Marine Le Pen, leader of the right-wing National Rally, formerly National Front, did worse than expected, winning only 20 per cent of the vote and none of France’s thirteen regions. She’s widely seen as incompetent, even by her supporters; the result probably also reflects her attempts to moderate the party’s image driving previous supporters away. Its dodgy links with Putin also don’t help. Polls for the presidential race show Macron and Le Pen level at around 26 per cent. Macron can still win if he again faces her in a second round. But the mainstream right, the Republicans, knocked out of the 2017 race by a corruption scandal, won the local elections with 38 per cent of the vote. Though their rising star Xavier Bertrand is only at 18 per cent in polls for the presidential race, support for the party will probably rise, reflecting the national mood for a rightward shift. The Republicans will make tough-sounding immigration and law and order commitments competitive with Le Pen. France being France, voters also dream of a rerun of Les Trente Glorieuses, the dirigiste high growth and rising living standards of 1945-75. If the Republicans can convicingly offer promises on all this, overcome internal divisions and agree on a presidential candidate, they could develop momentum.

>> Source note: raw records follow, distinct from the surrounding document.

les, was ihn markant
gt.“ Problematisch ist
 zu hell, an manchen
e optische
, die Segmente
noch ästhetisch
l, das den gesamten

If the national mood in France is moving rightwards, that’s even more the case in Italy. The next elections aren’t due until mid-2023, but Davos Man Prime Minister Mario Draghi could resign early next year (to become president), triggering early elections.Polls suggest the conservative alliance of Giorgia Meloni’s Brothers of Italy, Matteo Salvini’s Lega and Silvio Berlusconi’s Forza Italia would win. The current leftist government has presided over continued economic stagnation and has let the people-smugglers resume business. So far this year, nearly 20,000 have arrived, three times the number for the same period last year and ten times the same period in 2019. Their key policy would be robust measures to stop the boats. With either Meloni or Salvini as a possible prime minister, such a government would shake up the EU as much as Le Pen reaching the Élysée Palace.

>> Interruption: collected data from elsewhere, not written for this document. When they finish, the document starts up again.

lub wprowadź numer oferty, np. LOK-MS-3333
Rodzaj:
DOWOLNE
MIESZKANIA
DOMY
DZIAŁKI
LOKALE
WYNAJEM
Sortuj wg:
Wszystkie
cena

The fragile leftist government in Spain faces similar rightward momentum as in France and Italy. In May, the conservative People’s party surged to win the Madrid region elections, securing a majority with the help of the increasingly popular new anti-immigration party to its right, Vox.

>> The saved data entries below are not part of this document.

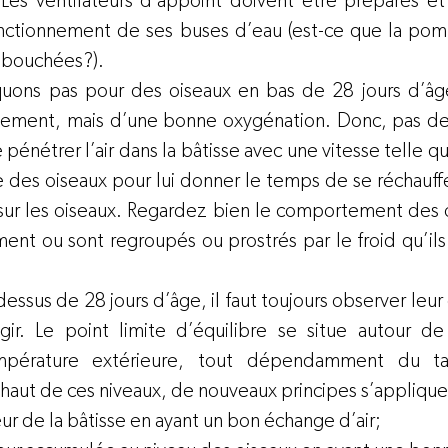
Les ventilateurs d’appoint doivent être préparés et vé
onctionnement de ses buses d’eau (est-ce que la pom
s bouchées?).
uons pas pour des oiseaux en bas de 28 jours d’âge.
sement, mais d’une bonne oxygénation. Donc, pas de c
re pénétrer l’air dans la bâtisse avec une vitesse telle que
 des oiseaux pour lui donner le temps de se réchauffer
ur les oiseaux. Regardez bien le comportement des oi
ment ou sont regroupés ou prostrés par le froid qu’ils 
.
dessus de 28 jours d’âge, il faut toujours observer le
gir. Le point limite d’équilibre se situe autour d
mpérature extérieure, tout dépendamment du tau
aut de ces niveaux, de nouveaux principes s’appliquent
eur de la bâtisse en ayant un bon échange d’air;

The formation of leftish governments in France, Italy and Spain over 2017-19 was hailed by many in Europe as the progressive response to Brexit and Donald Trump. Yet the pendulum since has consistently been swinging rightwards – in Greece, Slovenia and Denmark, whose Prime Minister Mette Frederiksen has Europe’s toughest anti-immigration policies, despite calling herself a Social Democrat.  The mood shows every sign of continuing.